Changes to the UK’s 2005 Gambling Act could come quicker than expected, as most could be done either through the Gambling Commission or statutory instruments applied by the secretary of state, a gambling trade group executive has said.
The key changes anticipated in a UK government white paper on gambling have been debated at length — possible affordability checks, online slots staking limits, new powers for the Gambling Commission and mandatory levies for addiction treatment and research.
But there are no clear-cut rules on how changes might proceed. Rather than a big package of legislation, gambling reform could be broken into a number of initiatives that could come piece by piece, said Wes Himes, executive director of standards and innovation at the Betting and Gaming Council (BGC).
The BGC believes that only one potential option would clearly need legislation: if the government were to launch a consumer ombudsman.
Statutory instruments that allow amendments of existing law without parliament having to pass a new act, as well as licensing changes made by the Gambling Commission, could be both rolled out in a matter of weeks or months, rather than the years that a package of new legislation might take, he said.
Himes was among a panel debating possible changes in UK gambling policies at last week’s KPMG Gibraltar eSummit.
The so-called white paper laying out potential changes is now expected before parliamentary recess, which starts on July 21.
Gibraltar is a hub for online gambling companies targeting the UK, while Malta focuses on those targeting the European Union.
Both have been the subject of international scrutiny — Gibraltar has just been named to the Financial Action Task Force greylist, the same day as Malta came off.
The possible creation of a consumer ombudsman is a concern if its lines of authority overlap with the Gambling Commission, as gambling operators could be punished twice for the same set of failures in customer interaction, said David McLeish of Wiggin law firm.
“It needs to be made very clear what those lines are,” he said.
One worry is a suggestion that the Gambling Commission might take global revenue into account when assessing fines, panellists said.
Gambling Commission chairman Marcus Boyle has promised to boost the size of fines to match what the commission considers to be severe problems with gamblers being allowed to bet way beyond their means.

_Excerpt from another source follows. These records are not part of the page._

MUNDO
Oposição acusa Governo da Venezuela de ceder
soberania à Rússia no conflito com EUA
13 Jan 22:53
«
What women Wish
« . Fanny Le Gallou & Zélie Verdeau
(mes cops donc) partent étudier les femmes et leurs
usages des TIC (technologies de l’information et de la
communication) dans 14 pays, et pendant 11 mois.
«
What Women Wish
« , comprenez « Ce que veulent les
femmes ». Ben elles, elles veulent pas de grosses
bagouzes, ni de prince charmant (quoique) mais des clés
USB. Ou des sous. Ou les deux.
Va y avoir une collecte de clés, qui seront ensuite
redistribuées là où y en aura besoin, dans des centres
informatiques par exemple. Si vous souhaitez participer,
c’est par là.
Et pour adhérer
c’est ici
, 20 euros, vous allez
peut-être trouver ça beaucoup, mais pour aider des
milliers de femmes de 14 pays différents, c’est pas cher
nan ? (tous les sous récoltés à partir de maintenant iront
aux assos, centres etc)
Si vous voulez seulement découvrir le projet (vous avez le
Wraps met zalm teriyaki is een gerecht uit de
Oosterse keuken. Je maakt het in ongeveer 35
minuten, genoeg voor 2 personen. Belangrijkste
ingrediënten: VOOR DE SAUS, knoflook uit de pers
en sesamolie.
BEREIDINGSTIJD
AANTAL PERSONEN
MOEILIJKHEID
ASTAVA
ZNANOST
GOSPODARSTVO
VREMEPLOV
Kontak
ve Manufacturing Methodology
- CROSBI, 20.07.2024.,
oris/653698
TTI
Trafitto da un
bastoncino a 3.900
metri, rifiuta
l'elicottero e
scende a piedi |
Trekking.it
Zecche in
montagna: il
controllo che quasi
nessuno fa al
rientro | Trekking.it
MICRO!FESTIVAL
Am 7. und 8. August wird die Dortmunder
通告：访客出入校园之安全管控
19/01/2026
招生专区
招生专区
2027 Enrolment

The commission has levied £130m in fines over five years, with the highest being a £13m penalty for Caesars Entertainment for money laundering and social responsibility failures.
888 Holdings, which is acquiring the European portions of William Hill, was fined £9.4m earlier this year.
“The concept of [fines linked to] global revenue is quite a scary thing to put out there,” McLeish said.
Panellists suggested that the possibility of affordability limits, or spending thresholds at which enhanced financial checks are made, may not be as terrifying to the industry as it was when the idea first surfaced a few years ago.
Some operators have already tightened their affordability limits, and others could apply third-party services to make checks less intrusive, they said.
In the end, affordability checks could turn out to be “uncomfortably comfortable” for gamblers, McLeish said.